Violence and the Novel, Part Two
I’m rereading The House of Mirth for class right now, and I’m taking under advisement mariah’s suggestion that I remove Laurence Selden from my list of characters I’d like to smack around. Perhaps she’s right: it seems logical that I make allowances for the novel’s ostensible perspective on its characters, distinguishing between those the reader is meant to like but who are nonetheless so annoying as to drive one to violence (e.g., Dick Diver) and those the reader is meant to view skeptically from the get-go. Like Laurence Selden. A good point.
And yet. Selden’s flaw — his most literal weakness — is his inability to commit to any depth of feeling. Poor boy, wants to live free in the republic of the spirit, and all that. The problem, for me at least, is that he seems to think that he is being brave in this desire for freedom, rather than shrinking in cowardly fashion from human contact. Complete self-deception, in other words. And the cost of that self-deception, for Lily, is high indeed. Take this early moment: having happened upon Lily in a train station, he is drawn to her “as a spectator,” and yet cannot resist getting involved:
“What luck!” she repeated. “How nice of you to come to my rescue!”
He responded joyfully that to do so was his mission in life, and asked what form the rescue was to take.
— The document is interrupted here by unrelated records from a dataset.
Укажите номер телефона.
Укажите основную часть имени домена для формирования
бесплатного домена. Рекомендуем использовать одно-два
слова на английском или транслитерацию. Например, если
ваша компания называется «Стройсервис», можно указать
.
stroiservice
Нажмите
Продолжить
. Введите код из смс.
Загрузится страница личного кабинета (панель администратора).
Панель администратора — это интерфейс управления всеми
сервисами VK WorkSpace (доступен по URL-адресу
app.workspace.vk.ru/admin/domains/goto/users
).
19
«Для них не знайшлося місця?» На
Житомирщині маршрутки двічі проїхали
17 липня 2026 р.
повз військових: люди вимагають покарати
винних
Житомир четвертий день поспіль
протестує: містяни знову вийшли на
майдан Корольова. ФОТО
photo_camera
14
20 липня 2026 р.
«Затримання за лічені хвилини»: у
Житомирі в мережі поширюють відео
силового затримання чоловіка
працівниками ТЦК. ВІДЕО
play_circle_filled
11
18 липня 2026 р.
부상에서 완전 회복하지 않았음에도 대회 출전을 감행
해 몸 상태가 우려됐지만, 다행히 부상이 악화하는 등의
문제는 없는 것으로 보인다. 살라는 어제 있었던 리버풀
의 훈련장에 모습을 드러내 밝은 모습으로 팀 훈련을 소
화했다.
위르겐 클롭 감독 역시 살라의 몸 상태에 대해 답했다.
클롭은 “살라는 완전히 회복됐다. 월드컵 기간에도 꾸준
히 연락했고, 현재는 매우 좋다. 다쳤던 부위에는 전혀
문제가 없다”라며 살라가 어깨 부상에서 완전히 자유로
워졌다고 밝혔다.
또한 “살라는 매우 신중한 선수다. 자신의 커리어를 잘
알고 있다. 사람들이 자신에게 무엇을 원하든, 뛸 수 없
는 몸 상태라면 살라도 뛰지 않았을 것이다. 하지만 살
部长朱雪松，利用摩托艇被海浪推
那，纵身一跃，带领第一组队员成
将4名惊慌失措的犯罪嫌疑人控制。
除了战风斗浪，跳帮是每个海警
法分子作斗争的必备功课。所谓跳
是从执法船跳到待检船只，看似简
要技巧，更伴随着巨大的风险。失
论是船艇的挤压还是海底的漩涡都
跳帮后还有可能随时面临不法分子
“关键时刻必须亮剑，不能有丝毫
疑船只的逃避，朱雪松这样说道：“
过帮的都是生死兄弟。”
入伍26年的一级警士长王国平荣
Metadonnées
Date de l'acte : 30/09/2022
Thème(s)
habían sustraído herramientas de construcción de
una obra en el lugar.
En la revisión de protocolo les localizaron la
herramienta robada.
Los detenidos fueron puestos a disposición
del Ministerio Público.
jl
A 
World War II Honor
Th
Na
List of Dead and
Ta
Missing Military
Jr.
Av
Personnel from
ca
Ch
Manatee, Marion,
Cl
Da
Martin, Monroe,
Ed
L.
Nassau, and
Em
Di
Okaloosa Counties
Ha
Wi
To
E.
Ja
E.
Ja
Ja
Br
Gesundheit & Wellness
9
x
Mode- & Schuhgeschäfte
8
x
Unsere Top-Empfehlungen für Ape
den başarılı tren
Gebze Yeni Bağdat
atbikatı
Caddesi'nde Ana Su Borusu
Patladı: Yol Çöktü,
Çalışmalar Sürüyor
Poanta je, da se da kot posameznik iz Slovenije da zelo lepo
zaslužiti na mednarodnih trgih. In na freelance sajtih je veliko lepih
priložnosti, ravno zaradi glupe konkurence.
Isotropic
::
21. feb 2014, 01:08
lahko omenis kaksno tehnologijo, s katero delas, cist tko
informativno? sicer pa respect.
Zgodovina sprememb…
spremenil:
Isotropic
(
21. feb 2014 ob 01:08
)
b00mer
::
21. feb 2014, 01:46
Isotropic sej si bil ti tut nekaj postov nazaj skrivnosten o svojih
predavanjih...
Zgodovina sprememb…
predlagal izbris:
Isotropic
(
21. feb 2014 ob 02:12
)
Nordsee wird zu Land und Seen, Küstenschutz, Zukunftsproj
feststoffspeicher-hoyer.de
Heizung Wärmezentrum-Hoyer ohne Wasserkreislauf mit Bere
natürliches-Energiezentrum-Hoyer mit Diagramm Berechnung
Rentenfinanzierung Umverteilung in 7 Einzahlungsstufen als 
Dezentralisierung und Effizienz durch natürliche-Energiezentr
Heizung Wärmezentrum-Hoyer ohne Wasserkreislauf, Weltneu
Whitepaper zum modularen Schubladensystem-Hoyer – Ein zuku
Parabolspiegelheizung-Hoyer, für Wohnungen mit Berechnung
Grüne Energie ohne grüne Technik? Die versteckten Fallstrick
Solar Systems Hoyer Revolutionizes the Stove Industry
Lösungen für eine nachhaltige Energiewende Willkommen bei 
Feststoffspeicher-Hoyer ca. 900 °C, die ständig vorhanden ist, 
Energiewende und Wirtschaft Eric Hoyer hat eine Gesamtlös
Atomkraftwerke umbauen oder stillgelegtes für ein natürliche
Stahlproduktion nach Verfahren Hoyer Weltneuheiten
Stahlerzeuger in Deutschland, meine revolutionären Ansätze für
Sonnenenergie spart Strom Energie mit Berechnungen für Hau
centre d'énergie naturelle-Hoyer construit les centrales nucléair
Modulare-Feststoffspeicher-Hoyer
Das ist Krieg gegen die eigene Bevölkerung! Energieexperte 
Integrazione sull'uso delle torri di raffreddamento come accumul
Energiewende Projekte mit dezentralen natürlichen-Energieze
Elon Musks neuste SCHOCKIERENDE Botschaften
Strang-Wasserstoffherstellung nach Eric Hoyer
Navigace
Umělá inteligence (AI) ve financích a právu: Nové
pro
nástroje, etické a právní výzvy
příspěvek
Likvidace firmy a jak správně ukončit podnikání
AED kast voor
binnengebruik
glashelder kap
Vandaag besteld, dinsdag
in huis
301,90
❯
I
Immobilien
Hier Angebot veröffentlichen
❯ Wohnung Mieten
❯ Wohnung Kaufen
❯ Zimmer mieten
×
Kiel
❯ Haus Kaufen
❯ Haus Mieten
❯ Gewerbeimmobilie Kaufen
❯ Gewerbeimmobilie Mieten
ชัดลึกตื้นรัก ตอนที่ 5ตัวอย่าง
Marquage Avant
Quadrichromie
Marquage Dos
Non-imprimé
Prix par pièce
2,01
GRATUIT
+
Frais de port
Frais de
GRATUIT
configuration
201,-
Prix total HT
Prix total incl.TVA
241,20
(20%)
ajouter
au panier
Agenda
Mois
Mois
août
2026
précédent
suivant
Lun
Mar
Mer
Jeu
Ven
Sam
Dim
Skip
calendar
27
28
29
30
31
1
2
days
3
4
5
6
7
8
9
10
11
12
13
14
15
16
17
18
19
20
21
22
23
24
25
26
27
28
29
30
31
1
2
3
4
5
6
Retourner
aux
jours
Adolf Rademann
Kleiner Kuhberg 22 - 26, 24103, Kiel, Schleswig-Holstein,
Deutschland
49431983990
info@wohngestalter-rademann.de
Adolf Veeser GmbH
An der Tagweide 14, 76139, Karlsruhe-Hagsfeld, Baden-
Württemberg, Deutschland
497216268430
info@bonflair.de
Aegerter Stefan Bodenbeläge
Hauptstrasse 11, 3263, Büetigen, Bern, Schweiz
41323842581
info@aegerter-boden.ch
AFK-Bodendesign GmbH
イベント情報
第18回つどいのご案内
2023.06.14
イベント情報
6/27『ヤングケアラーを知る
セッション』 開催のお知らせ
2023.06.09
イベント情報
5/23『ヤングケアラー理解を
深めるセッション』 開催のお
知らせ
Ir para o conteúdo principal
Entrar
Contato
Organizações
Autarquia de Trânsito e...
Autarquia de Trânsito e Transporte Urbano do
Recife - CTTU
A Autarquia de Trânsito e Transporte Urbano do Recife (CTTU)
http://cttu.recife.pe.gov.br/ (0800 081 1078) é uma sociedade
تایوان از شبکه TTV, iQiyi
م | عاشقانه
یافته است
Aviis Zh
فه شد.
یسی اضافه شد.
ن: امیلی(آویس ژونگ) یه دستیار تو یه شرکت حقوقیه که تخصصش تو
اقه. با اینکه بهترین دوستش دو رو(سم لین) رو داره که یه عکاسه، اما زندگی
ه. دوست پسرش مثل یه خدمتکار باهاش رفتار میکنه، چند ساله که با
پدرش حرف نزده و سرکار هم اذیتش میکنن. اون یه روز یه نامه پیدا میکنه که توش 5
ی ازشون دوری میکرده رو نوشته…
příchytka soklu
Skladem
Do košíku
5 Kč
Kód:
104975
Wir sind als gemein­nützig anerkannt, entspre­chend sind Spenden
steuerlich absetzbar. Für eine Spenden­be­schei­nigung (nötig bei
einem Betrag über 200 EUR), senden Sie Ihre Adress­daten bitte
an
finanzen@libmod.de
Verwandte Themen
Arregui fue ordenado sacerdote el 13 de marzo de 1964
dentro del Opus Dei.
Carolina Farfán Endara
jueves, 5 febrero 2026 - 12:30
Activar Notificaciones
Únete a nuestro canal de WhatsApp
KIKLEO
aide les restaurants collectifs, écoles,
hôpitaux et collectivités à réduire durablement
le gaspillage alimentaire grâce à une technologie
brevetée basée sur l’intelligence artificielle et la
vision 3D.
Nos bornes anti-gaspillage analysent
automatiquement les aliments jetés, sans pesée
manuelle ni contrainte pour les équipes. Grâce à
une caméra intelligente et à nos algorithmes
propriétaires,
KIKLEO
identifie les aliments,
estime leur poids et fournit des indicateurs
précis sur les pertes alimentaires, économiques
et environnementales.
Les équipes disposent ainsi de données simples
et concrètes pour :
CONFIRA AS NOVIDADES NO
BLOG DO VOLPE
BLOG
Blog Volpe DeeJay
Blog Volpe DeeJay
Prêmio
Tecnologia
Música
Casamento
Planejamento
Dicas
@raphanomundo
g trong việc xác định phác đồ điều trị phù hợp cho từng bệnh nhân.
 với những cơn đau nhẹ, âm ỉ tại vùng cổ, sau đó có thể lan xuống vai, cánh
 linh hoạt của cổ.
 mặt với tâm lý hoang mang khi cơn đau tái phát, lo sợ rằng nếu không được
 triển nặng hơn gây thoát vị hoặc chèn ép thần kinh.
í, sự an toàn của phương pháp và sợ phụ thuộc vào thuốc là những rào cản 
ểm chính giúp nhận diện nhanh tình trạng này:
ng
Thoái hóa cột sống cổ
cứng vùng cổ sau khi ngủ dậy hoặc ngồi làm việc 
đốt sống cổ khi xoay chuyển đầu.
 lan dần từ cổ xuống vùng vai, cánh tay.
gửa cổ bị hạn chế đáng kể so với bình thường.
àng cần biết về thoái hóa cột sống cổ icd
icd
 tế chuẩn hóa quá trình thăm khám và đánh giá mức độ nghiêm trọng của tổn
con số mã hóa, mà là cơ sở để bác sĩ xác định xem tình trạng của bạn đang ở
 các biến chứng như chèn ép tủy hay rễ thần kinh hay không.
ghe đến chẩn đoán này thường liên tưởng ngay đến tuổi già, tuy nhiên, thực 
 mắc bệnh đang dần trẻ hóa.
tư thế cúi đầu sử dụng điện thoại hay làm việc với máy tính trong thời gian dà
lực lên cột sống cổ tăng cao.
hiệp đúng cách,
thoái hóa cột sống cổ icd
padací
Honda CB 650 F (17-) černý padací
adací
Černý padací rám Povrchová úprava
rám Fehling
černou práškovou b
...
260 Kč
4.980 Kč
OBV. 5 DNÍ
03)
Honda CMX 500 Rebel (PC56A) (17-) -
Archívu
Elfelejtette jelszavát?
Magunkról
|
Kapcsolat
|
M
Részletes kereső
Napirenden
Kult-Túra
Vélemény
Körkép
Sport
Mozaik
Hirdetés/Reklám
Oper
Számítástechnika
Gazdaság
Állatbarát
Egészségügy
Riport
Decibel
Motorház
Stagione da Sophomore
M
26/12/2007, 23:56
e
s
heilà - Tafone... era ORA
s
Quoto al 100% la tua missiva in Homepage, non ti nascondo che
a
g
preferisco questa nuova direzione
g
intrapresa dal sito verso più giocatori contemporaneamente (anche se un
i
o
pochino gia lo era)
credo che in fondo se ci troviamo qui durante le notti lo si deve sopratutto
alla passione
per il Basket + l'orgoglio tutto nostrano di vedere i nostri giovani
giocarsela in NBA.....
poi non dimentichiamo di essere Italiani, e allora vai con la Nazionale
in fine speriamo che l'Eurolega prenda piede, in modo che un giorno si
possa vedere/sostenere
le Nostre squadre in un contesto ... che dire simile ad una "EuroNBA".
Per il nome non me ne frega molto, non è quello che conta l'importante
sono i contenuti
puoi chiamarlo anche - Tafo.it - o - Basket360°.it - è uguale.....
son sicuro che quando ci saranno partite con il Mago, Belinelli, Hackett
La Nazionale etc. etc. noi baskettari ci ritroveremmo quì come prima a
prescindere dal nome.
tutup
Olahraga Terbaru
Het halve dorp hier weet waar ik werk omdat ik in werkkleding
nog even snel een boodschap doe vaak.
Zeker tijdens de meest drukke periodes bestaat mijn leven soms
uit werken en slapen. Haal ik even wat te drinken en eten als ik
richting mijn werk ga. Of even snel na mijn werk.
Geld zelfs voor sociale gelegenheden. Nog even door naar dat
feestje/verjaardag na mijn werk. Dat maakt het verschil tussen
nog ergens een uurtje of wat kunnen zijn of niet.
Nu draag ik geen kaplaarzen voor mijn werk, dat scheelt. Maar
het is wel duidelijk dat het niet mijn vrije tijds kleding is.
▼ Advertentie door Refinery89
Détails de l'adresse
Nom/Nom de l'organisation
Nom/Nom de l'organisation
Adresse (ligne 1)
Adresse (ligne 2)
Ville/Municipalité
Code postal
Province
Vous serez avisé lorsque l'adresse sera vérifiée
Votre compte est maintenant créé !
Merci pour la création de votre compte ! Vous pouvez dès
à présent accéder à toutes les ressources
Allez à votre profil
That combination of attraction and hesitation, making her — even in jest — his “mission in life” and then demanding to know the particulars of what she needs, presages everything that is wrong with Selden. His ultimate, genuine failure to come to Lily’s rescue when she most needs it is perhaps explicable; he is weak, after all, and it would take a kind of courage that he does not possess to save her. But it’s finally his utter lack of self-knowledge, his determination to understand his cowardice as bravery — epitomized by the novel’s penultimate lines — that carries him beyond the pale for me:
He saw that all the conditions of life had conspired to keep them apart; since his very detachment from the external influences which swayed her had increased his spiritual fastidiousness, and made it more difficult for him to live and love uncritically. But at least he had loved her — had been willing to stake his future on his faith in her — and if the moment had been fated to pass from them before they could seize it, he saw now that, for both, it had been saved whole out of the ruin of their lives.
Fated? Willing to stake his future? I doubt both of these conditions highly — had Selden found her alive and well at novel’s end, I can only assume that some other new reservation would have interposed itself between him and committing to her.
All this to say that perhaps it’s not — or not only — the novel’s perspective on its characters that might determine whether or not they’re worthy of being throttled, but — or but also — the characters’ own self-regard. There are those — and Dick Diver and Selden both fall into this category — who seem to consider themselves more sinned against than sinning, when the rest of the text seems rife with evidence to the contrary.